*** Opening of Materials provided ***
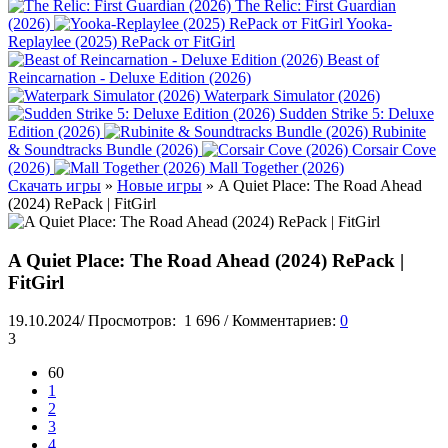
The Relic: First Guardian
(2026)
Yooka-
Replaylee (2025) RePack от FitGirl
Beast of
Reincarnation - Deluxe Edition (2026)
Waterpark Simulator (2026)
Sudden Strike 5: Deluxe
Edition (2026)
Rubinite
& Soundtracks Bundle (2026)
Corsair Cove
(2026)
Mall Together (2026)
Скачать игры
»
Новые игры
» A Quiet Place: The Road Ahead
(2024) RePack | FitGirl
A Quiet Place: The Road Ahead (2024) RePack |
FitGirl
19.10.2024
/
Просмотров:
1 696
/
Комментариев:
0
3
60
1
2
3
4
*** Close of Materials provided ***
» **How to complete this task**
Each entry above should be written out verbatim, minus its pictures.

» **Expected output**
The Relic: First Guardian
(2026)
Yooka-
Replaylee (2025) RePack от FitGirl
Beast of
Reincarnation - Deluxe Edition (2026)
Waterpark Simulator (2026)
Sudden Strike 5: Deluxe
Edition (2026)
Rubinite
& Soundtracks Bundle (2026)
Corsair Cove
(2026)
Mall Together (2026)
Скачать игры
»
Новые игры
» A Quiet Place: The Road Ahead
(2024) RePack | FitGirl
A Quiet Place: The Road Ahead (2024) RePack |
FitGirl
19.10.2024
/
Просмотров:
1 696
/
Комментариев:
0
3
60
1
2
3
4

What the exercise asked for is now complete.